Activity >> Your answer must be the full listing below, repeated exactly, with no pictures in it.

Provided material >>
________________________

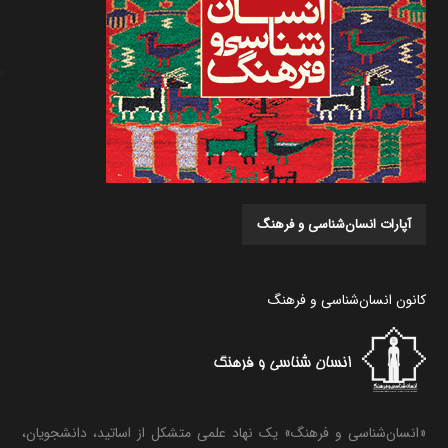
آپارات انسان‌شناسی و فرهنگ
کانون انسان‌شناسی و فرهنگ
«انسان‌شناسی و فرهنگ» یک نهاد علمی متشکل از اساتید، دانشجویان،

________________________

Task answer >>
آپارات انسان‌شناسی و فرهنگ
کانون انسان‌شناسی و فرهنگ
«انسان‌شناسی و فرهنگ» یک نهاد علمی متشکل از اساتید، دانشجویان،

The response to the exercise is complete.